The Finger Lakes Boating Museum was founded like many other specialty museums – a group of diehard enthusiasts wanted to preserve a collection of disappearing antiques and share their love with others.

Similar examples dot the country. See an amazing 8,000 square foot model train diorama at Roadside America in Pennsylvania. Or get your gruesome bone saw and tourniquet fix at the National Civil War Medicine Museum in Maryland.

One thing these narrowly focused museums have in common is a small but loyal fan base. And when museum staff is surrounded by undying devotion, it’s hard to focus on the people who DON’T come to your museum. Sometimes this results in a slow but steady decline in visitation.

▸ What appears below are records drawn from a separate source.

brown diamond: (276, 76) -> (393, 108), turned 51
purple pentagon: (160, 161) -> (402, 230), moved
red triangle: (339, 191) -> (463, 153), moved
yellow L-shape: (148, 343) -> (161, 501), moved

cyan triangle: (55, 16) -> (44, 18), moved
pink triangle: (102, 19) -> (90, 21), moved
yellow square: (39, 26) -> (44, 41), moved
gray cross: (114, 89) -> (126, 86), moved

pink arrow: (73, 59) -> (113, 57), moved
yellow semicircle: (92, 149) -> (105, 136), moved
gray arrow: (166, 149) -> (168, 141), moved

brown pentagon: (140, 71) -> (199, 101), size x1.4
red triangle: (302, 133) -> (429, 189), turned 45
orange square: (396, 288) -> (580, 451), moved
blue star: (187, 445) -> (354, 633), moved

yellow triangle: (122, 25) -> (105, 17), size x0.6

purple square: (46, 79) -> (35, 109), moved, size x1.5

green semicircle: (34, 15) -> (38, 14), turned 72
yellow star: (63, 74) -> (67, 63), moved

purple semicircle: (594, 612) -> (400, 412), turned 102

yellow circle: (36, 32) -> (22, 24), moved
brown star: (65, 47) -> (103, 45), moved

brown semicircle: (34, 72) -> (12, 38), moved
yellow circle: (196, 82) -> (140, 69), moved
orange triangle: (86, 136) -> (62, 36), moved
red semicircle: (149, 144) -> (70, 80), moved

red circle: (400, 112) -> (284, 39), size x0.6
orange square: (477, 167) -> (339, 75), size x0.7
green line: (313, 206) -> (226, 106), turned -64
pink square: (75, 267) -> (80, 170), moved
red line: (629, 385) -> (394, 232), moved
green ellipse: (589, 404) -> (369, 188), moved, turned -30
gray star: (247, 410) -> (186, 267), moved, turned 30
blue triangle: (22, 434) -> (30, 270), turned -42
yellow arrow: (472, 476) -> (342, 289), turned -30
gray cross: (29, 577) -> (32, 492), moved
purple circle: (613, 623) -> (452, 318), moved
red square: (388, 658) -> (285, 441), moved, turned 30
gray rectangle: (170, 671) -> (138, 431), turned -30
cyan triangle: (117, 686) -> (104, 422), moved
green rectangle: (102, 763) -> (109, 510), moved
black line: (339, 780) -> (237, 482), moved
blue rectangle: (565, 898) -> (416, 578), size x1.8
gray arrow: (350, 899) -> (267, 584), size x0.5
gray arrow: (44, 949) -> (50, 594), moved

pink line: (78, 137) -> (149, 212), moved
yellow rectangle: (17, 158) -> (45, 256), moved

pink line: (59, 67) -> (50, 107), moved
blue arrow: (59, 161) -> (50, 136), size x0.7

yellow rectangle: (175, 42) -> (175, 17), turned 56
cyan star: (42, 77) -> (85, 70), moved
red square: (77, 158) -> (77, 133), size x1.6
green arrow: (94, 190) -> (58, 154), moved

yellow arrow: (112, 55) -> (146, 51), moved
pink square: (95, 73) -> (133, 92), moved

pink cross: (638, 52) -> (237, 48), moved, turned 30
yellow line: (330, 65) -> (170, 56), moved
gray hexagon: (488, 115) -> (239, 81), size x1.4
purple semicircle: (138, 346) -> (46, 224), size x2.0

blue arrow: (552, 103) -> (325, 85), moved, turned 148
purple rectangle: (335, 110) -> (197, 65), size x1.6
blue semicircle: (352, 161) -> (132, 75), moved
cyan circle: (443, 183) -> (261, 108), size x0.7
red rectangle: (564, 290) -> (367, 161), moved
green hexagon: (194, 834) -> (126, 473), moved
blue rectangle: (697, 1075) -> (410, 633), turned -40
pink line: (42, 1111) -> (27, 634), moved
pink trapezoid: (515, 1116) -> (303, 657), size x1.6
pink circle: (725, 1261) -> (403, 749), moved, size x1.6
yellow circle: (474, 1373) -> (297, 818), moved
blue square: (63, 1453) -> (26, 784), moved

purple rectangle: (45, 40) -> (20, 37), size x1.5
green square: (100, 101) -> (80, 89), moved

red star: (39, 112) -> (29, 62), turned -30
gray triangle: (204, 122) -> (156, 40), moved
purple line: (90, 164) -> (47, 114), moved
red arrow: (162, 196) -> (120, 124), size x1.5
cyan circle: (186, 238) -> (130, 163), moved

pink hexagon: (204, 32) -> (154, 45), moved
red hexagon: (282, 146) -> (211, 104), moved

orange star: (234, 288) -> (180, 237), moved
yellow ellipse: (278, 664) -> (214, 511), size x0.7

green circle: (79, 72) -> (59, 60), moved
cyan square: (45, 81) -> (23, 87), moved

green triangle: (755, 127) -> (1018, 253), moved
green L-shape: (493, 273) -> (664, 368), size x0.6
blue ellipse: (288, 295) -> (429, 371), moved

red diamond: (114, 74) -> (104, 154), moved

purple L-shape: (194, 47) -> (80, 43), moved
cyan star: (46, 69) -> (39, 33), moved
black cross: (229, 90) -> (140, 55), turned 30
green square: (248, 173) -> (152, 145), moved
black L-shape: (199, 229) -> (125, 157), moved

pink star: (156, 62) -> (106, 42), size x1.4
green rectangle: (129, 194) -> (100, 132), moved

 For these museums, it’s a good exercise to take a hard look at your core audience and think about the future. Are there enough hard-core enthusiasts to keep your doors open? How old are your enthusiasts? Will there be enough fans in 20 years to keep you viable? Fans of antique coffee cans may be dying off, while fans of Star Wars may be multiplying each year.

H. Rick Bamman - Star Wars Enthusiast

H. Rick Bamman - Star Wars Enthusiast

 If you’ve determined that you have a dwindling or limited diehard fan base, the next step is to re-design your visitor experience to reach the non-enthusiasts as well as the hard-core devotees. As a consultant, being a non-enthusiast is actually one of my superpowers. That sounds blasphemous in a field full of people excited by their content, but it’s a useful disposition for my chosen crusade to help museums increase their relevancy to more people.

I am this lemur 👇. . . not caring about your antique thimble collection (at first glance), but showing you how to translate the magic that YOU see into a more dynamic experience for people like me.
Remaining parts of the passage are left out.